3) The occasional splurge on a really coveted food item makes it a lot easier, psychologically, to eat inexpensively at other times (it’s sort of like dieting in that way).

4) In order to be really successful at staying within a food budget all members of the family have to be supportive of the budget. (Uh, have I thanked you for the past four weeks yet, Mark?)

5) For us, it makes more sense to make several smaller trips to the grocery store during the week than to do one large shopping trip per week. When we try to do one big shop, we tend to overestimate how much food we’ll need for the week. If we make smaller trips every 2-3 days, we only buy what we know we will want to eat over the next couple of days.

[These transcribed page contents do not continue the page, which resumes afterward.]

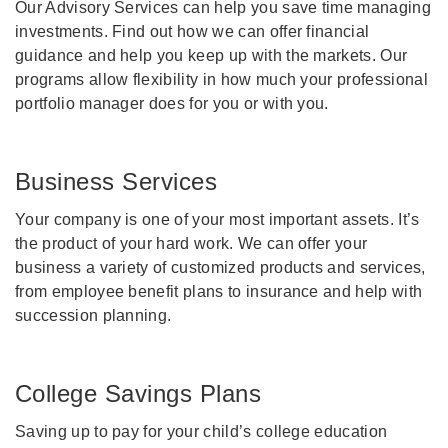
Our Advisory Services can help you save time managing
investments. Find out how we can offer financial
guidance and help you keep up with the markets. Our
programs allow flexibility in how much your professional
portfolio manager does for you or with you.
Business Services
Your company is one of your most important assets. It’s
the product of your hard work. We can offer your
business a variety of customized products and services,
from employee benefit plans to insurance and help with
succession planning.
College Savings Plans
Saving up to pay for your child’s college education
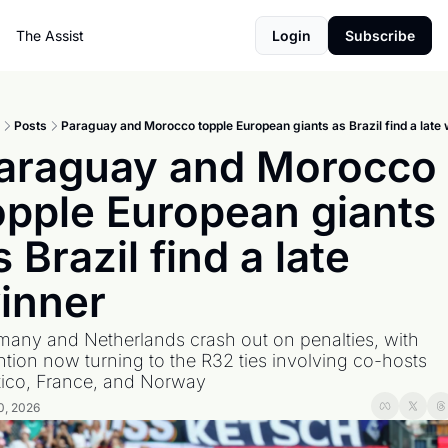
The Assist
Login
Subscribe
Posts
Paraguay and Morocco topple European giants as Brazil find a late 
araguay and Morocco 
opple European giants 
s Brazil find a late 
inner
any and Netherlands crash out on penalties, with 
ntion now turning to the R32 ties involving co-hosts 
ico, France, and Norway
0, 2026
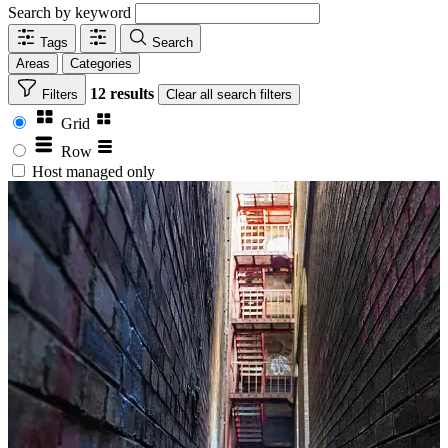
Search by keyword
Tags
Search
Areas
Categories
12 results
Filters
Clear
all search filters
Grid
Row
Host managed only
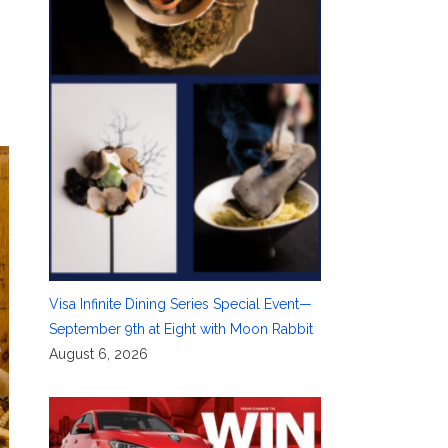
Visa Infinite Dining Series Special Event—
September 9th at Eight with Moon Rabbit
August 6, 2026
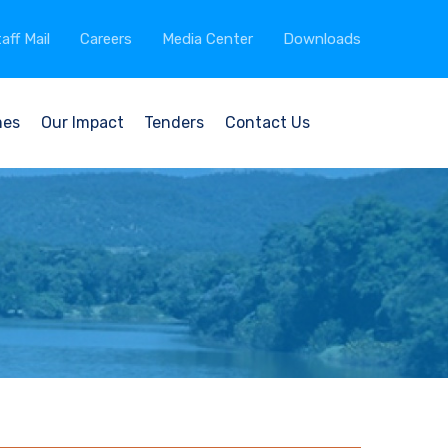
aff Mail
Careers
Media Center
Downloads
mes
Our Impact
Tenders
Contact Us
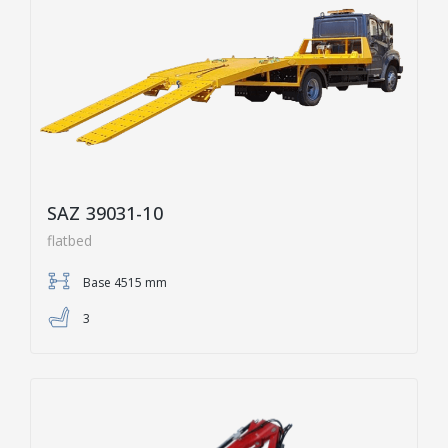
SAZ 39031-10
flatbed
Base 4515 mm
3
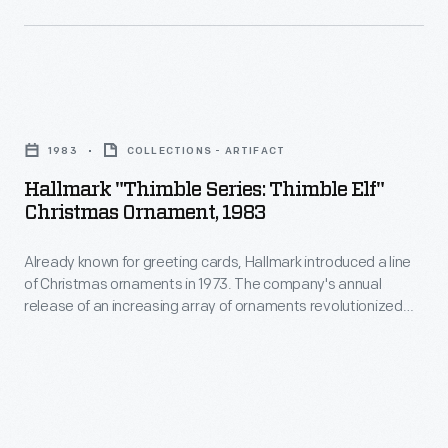
customers'
line
interest
of
in
Christmas
marking
Hallmark
ornaments
memories
"Thimble
in
1983
COLLECTIONS - ARTIFACT
and
Series:
1973.
Hallmark "Thimble Series: Thimble Elf"
milestones
Thimble
Christmas Ornament, 1983
The
as
Elf"
company's
well
Already known for greeting cards, Hallmark introduced a line
Christmas
annual
of Christmas ornaments in 1973. The company's annual
as
Ornament,
release of an increasing array of ornaments revolutionized
release
expressing
1983
Christmas decorating, appealing to customers' interest in
of
marking memories and milestones as well as expressing
one's
-
one's personality and unique tastes.
an
personality
Already
increasing
and
known
array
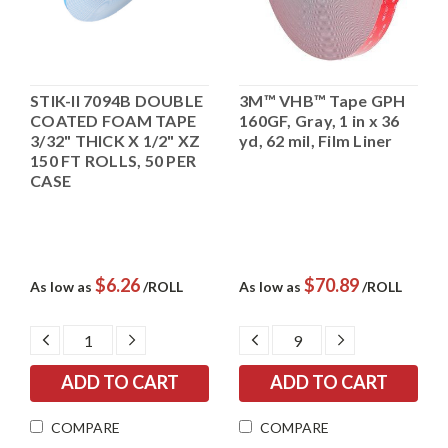
STIK-II 7094B DOUBLE
3M™ VHB™ Tape GPH
COATED FOAM TAPE
160GF, Gray, 1 in x 36
3/32" THICK X 1/2" XZ
yd, 62 mil, Film Liner
150 FT ROLLS, 50 PER
CASE
$6.26
$70.89
As low as
/ROLL
As low as
/ROLL
DECREASE
INCREASE
DECREASE
INCREASE
QUANTITY:
QUANTITY:
QUANTITY:
QUANTITY:
COMPARE
COMPARE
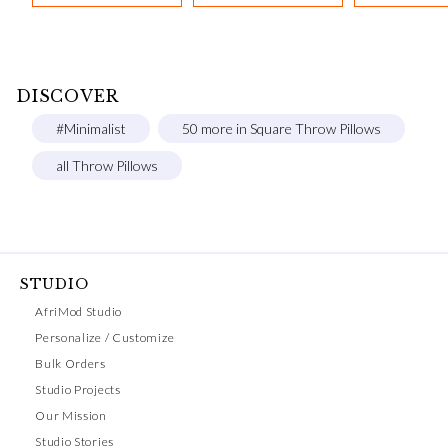
DISCOVER
#Minimalist
50 more in Square Throw Pillows
all Throw Pillows
STUDIO
AfriMod Studio
Personalize / Customize
Bulk Orders
Studio Projects
Our Mission
Studio Stories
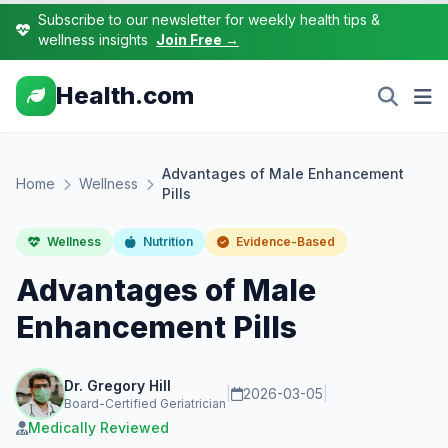
Subscribe to our newsletter for weekly health tips &
wellness insights
Join Free →
Health.com
Advantages of Male Enhancement
Home
Wellness
Pills
Wellness
Nutrition
Evidence-Based
Advantages of Male
Enhancement Pills
Dr. Gregory Hill
|
2026-03-05
|
Board-Certified Geriatrician
Medically Reviewed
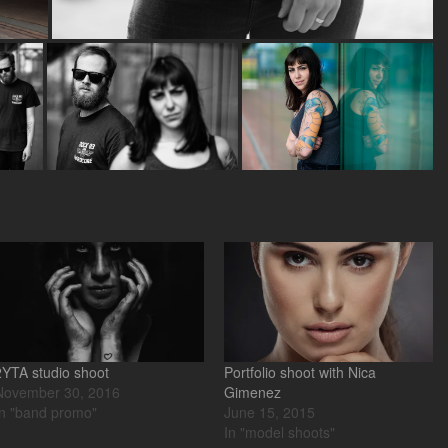
2YTA studio shoot
Portfolio shoot with Nica
November 30, 2016
Gimenez
In "band promo"
June 15, 2015
In "model shoots"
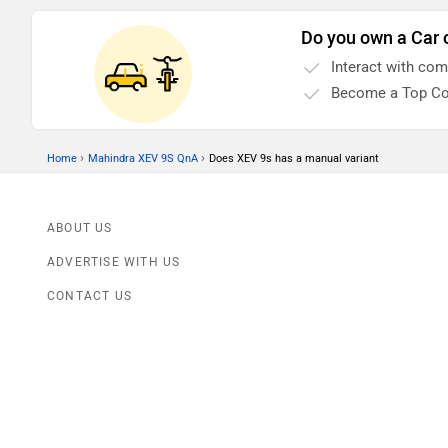
Do you own a Car 
Interact with co
Become a Top Co
›
›
Home
Mahindra XEV 9S QnA
Does XEV 9s has a manual variant
ABOUT US
ADVERTISE WITH US
CONTACT US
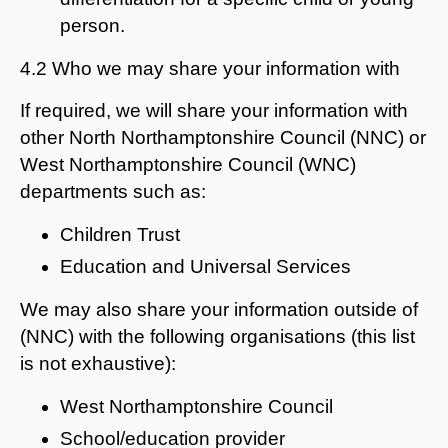
person.
4.2 Who we may share your information with
If required, we will share your information with
other North Northamptonshire Council (NNC) or
West Northamptonshire Council (WNC)
departments such as:
Children Trust
Education and Universal Services
We may also share your information outside of
(NNC) with the following organisations (this list
is not exhaustive):
West Northamptonshire Council
School/education provider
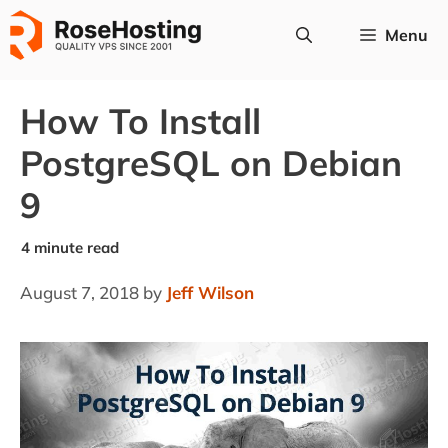
Skip
Menu
to
content
How To Install
PostgreSQL on Debian
9
August 7, 2018
by
Jeff Wilson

6) In order to take full advantage of sales, it may be easier for us to keep a monthly food budget rather than a weekly food budget. Having a weekly budget isn’t as conducive to “stockpiling” items as is a monthly budget. So, for example, if cheese is heavily on sale at the grocery store, on a monthly food budget I’d be inclined to use the sale to my advantage by buying enough cheese to get us through the month (or until cheese is on sale again). On a weekly budget however, I may not have enough money to buy several packages of cheese and still buy the other groceries I need for the week. This realization about implementing a monthly budget rather than a weekly one is probably the most useful thing I learned by doing this contest.

7) I don’t think I’ll put this one on my All You exit form, but something else I learned by participating in this contest is that sometimes it’s better for family harmony to ignore the budget. I’d like to say that Mark and I just sailed right through the four weeks of this contest. We didn’t. By having a firm $75 weekly limit on our spending, we felt at times like we were really constrained. We had some tense moments regarding decisions about food purchases and, frankly, it’s pretty toxic to a relationship to argue about how to spend a few dollars.

So that’s it. Do you have any good tips to pass along to keep grocery bills in check? Are any of you inclined to try spending just $25 per week per person on groceries? Do tell.